This area will cover relevant news of the threat to the planet from Near Earth Objects (NEOs) including concepts and designs for mitigation. All opinions are those of the author.

29 January 2012

NEOShield News ($5.3M EU Planetary Defense Study)

From a paper on the NEOShield project...

There is currently no concerted international plan addressing the impact threat and how to organize, prepare and implement mitigation measures. We report on a new international project to address impact hazard mitigation issues, being the subject of a proposal to the European Commission in response to the 2011 FP7 Call “Prevention of impacts from near-Earth objects on our planet”. Our consortium consists of 13 research institutes, universities, and industrial partners and includes leading US and Russian space organizations. The primary aim of the project, NEOShield, is to investigate in detail the three most promising mitigation techniques: the kinetic impactor, blast deflection, and the gravity tractor, and devise feasible demonstration missions. Furthermore, we will investigate options for an international  strategy for implementation when an actual impact threat arises.  

From one of the articles on the NEOShield project...

In response to these worries, the European Commission recently decided to invest €4 million ($5.3 million) in the NEOShield project. An additional €1.8 million will come from scientific institutions and industry partners. Within three years' time, the experts hope to draw up a blueprint for a test mission. If it can find a financial backer, such as the European Space Agency (ESA), the mission could be launched as early as 2020.

In reality, however, a host of ideas have already been proposed for how to deal with an approaching asteroid. For example, there's the "kinetic impactor" idea, which envisions using a massive projectile to knock an asteroid off course. And there's the "gravity tractor" idea, which entails having a small probe hover near the asteroid and use its gravitational traction to deflect it from its Earth-bound course. Some have even proposed an approach to the problem that would involve launching an all-out attack with nuclear missiles.

"Of course, a lot of things have already been proposed," Harris says. "But, so far, most of them have come from a single institution, perhaps even from a single person. So it has been hard to pursue them." The new project aims to systematically investigate all of the mitigation methods that have already been proposed. "That will take place on paper and in lab experiments, since we don't have the money to do more than that," says Wolfram Lork, who handles the involvement of Astrium, a subsidiary of the European aerospace giant EADS, in the project.

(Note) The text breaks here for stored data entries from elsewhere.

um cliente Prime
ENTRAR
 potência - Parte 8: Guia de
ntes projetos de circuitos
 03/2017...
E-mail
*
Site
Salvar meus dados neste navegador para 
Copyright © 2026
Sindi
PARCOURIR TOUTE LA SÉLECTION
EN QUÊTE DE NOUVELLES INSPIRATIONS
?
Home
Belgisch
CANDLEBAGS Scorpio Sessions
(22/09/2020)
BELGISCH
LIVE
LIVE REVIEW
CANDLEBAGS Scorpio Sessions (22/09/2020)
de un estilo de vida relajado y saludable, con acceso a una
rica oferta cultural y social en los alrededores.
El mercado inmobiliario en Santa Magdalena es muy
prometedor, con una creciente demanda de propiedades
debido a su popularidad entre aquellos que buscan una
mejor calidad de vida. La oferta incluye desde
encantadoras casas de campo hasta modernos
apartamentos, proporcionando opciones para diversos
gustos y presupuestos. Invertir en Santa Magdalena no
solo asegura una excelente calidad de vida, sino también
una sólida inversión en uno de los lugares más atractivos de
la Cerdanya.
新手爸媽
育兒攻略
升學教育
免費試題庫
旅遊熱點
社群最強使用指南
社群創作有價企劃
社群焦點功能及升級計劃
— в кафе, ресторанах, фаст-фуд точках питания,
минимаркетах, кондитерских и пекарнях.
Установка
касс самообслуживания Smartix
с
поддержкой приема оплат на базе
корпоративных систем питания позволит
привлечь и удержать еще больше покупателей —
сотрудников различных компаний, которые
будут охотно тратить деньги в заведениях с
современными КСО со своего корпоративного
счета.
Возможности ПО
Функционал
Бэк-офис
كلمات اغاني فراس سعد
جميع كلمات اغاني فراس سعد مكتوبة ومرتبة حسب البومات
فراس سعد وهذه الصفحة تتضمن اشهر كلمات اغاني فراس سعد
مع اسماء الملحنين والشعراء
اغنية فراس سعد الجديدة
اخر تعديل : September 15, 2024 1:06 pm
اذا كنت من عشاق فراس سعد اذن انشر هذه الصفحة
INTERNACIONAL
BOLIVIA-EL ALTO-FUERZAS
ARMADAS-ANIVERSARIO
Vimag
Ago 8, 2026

Link: Article (Der Spiegel)


Agenda and Findings of 6th Meeting of the NASA Small Bodies Assessment Group Meeting

From January 17-18, 2012 in Washington, DC USA, there was the 6th Meeting of the NASA Small Bodies Assessment Group.

The agenda, selected presentations, and findings are now online.

Here are the findings...


Finding 1. The SBAG is pleased that the PDS Small Bodies Node is developing an interface to search the numerous and diverse data sets related to small bodies. The Data Ferret has a nice interface for returning information about data on individually identified objects. At present, this is limited primarily to asteroid data and needs to include its comet data holdings. The ability to conduct more sophisticated SQLEtype queries is very desired, as is a means of intelligently sifting through large volumes of imaging, spectral and other data accumulated by spacecraft for individual objects (e.g., Eros, Hartley 2, and in the near future Vesta) – perhaps using tools similar to those available for searching data on Mars and the Moon. We request regular updates on these tools at our SBAG meetings.

Finding 2. The B612 initiative to build a largely privately funded NEO survey telescope is potentially exciting. However, before NASA invests any of its limited resources in supporting this venture, there should be an external peer review of the mission design to ensure that it will satisfy NASA needs, which need to be articulated first, and that those needs are cost effectively addressed. If the level of needed investment by PSD is equivalent to a Discovery MoO or Discovery mission, then such support should be sought through open competition from those programs.

Finding 3. Any contribution of instruments or sampling systems by NASA to the ESA Marco Polo mission should be subject to open competition among potential providers.